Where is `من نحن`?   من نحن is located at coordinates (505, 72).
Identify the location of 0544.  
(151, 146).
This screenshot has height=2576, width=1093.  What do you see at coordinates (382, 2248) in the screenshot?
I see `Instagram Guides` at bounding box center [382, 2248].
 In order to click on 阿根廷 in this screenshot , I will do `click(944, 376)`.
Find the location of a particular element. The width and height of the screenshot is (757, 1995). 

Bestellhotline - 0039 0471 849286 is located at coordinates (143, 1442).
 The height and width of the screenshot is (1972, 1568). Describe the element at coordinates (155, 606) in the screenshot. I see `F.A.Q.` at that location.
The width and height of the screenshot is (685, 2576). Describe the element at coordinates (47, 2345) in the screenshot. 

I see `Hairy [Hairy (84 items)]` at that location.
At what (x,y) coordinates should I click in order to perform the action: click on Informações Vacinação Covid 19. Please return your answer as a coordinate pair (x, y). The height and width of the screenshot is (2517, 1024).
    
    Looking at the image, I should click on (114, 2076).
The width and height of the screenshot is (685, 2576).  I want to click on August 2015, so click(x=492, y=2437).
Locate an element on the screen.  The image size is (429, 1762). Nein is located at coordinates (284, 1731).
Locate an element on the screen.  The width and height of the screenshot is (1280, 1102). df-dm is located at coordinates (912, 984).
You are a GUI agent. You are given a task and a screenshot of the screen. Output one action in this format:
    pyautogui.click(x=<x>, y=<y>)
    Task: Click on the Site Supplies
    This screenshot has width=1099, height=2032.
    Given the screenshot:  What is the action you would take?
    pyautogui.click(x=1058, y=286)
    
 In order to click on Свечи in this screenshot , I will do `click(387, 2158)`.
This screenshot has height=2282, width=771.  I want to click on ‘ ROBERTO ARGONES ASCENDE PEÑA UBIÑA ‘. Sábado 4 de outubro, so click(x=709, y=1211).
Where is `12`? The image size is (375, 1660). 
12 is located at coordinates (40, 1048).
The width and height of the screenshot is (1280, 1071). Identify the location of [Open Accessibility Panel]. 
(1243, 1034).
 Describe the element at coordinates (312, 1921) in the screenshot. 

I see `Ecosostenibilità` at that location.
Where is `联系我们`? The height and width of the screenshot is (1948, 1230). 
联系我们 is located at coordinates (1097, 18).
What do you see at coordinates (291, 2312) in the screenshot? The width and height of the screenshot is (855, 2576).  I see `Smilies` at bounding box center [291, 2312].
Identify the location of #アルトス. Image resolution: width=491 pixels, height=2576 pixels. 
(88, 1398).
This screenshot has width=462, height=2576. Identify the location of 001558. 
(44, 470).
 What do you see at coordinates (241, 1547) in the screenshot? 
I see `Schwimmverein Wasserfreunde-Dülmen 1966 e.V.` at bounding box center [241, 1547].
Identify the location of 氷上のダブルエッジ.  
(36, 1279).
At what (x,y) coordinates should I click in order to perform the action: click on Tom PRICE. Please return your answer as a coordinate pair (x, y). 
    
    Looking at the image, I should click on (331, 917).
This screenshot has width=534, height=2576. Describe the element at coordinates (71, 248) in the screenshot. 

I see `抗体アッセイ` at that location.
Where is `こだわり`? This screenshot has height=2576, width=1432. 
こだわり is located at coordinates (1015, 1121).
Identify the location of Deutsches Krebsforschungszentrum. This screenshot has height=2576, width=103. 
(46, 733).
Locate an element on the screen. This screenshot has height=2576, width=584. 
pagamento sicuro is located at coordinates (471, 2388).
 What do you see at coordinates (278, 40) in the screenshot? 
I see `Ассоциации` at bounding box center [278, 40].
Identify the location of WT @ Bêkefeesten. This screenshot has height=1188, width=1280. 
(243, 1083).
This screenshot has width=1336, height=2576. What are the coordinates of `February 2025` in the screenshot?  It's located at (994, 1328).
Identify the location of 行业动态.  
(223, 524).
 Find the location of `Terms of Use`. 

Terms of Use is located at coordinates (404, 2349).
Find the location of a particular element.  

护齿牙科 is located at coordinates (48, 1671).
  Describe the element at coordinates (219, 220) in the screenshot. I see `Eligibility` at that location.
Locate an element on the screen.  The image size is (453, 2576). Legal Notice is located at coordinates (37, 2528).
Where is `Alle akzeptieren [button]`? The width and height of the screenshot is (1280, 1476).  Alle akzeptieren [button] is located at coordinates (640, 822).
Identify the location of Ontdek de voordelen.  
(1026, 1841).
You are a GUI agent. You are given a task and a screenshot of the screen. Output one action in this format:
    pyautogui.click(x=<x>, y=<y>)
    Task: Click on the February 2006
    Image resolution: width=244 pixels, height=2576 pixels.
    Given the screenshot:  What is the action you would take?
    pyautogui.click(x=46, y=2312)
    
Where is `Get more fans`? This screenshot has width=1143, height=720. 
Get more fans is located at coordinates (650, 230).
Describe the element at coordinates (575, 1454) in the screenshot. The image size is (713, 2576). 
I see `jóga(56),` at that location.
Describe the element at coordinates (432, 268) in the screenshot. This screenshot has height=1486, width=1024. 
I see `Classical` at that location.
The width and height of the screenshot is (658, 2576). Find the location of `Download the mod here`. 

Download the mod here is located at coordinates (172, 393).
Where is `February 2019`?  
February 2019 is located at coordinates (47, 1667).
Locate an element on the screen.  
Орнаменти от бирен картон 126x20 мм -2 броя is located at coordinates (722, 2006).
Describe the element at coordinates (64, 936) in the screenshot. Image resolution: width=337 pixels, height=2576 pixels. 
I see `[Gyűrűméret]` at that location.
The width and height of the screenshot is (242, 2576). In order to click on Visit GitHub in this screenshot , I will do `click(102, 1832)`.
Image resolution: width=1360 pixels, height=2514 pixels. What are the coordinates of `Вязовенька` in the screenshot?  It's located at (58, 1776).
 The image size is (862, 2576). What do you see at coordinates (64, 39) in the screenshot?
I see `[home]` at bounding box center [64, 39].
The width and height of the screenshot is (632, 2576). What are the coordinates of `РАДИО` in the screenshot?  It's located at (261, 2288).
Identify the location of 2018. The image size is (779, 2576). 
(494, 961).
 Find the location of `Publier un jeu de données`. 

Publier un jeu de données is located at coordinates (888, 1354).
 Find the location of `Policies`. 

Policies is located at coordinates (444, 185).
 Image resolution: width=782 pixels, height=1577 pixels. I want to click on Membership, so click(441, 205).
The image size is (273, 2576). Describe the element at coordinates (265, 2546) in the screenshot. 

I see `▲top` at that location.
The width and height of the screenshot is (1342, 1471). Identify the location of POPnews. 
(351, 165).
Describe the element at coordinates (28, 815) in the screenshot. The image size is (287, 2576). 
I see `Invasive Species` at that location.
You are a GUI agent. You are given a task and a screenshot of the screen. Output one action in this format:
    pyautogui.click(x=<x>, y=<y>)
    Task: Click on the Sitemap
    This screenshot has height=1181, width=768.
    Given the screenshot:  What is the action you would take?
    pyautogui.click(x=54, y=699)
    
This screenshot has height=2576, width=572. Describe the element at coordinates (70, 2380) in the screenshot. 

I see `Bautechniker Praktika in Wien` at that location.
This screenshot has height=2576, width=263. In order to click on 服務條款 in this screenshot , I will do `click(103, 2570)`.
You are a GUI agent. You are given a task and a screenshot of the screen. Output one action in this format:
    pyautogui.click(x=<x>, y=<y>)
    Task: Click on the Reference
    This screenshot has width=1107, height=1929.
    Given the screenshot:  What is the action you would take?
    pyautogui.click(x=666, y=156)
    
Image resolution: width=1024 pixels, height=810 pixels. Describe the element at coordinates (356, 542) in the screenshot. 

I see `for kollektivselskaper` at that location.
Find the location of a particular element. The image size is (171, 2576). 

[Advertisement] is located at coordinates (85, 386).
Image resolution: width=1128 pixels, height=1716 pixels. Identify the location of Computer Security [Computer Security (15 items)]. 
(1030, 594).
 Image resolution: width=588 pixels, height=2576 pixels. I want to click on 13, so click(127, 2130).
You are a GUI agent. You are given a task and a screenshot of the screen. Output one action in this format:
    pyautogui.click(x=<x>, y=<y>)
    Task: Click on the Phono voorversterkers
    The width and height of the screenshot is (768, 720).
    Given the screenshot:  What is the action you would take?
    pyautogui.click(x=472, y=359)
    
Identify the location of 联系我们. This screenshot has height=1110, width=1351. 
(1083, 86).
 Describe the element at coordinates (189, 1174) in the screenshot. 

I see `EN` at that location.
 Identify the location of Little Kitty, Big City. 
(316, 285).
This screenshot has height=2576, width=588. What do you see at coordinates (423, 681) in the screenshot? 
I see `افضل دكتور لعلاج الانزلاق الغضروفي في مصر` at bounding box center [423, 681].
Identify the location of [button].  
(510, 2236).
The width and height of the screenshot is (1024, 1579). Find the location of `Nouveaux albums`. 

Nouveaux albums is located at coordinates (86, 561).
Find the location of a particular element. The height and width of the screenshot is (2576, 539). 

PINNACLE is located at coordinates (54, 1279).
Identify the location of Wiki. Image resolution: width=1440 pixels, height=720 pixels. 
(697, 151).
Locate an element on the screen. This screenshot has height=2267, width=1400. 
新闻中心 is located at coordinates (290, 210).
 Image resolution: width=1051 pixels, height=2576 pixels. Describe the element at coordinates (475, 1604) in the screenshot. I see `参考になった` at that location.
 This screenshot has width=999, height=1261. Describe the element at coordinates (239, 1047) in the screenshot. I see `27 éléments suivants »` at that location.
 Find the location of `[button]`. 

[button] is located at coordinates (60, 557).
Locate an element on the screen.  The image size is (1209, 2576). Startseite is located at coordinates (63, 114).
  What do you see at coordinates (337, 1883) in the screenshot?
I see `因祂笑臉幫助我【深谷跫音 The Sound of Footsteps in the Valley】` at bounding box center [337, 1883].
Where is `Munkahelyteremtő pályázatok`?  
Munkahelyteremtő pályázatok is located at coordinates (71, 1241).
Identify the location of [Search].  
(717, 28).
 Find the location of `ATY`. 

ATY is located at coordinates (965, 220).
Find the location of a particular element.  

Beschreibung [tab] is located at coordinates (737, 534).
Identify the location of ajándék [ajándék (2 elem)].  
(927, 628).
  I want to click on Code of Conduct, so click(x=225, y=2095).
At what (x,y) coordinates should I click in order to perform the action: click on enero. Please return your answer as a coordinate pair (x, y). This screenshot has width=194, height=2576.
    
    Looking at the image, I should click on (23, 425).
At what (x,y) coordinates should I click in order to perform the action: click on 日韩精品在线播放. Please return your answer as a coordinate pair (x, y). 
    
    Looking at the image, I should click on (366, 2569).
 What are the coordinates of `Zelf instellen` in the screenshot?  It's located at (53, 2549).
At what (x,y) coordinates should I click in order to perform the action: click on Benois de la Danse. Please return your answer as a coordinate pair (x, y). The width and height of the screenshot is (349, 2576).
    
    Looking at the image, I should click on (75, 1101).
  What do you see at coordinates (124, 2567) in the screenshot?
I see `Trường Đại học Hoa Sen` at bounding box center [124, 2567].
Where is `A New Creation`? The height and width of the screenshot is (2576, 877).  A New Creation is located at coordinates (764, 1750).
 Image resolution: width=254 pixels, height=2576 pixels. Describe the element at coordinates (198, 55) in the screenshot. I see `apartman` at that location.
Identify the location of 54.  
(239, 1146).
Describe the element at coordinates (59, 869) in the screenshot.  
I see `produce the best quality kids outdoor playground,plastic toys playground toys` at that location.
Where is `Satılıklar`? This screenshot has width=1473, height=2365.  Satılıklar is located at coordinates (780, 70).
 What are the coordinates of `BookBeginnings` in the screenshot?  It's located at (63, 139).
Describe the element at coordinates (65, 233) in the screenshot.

::::::::::

**How to complete this task:** Show each line of the material holding "will".

**Task result:**
 In order to click on 阿根廷 in this screenshot , I will do `click(944, 376)`.
 In order to click on Свечи in this screenshot , I will do `click(387, 2158)`.
The width and height of the screenshot is (242, 2576). In order to click on Visit GitHub in this screenshot , I will do `click(102, 1832)`.
This screenshot has height=2576, width=263. In order to click on 服務條款 in this screenshot , I will do `click(103, 2570)`.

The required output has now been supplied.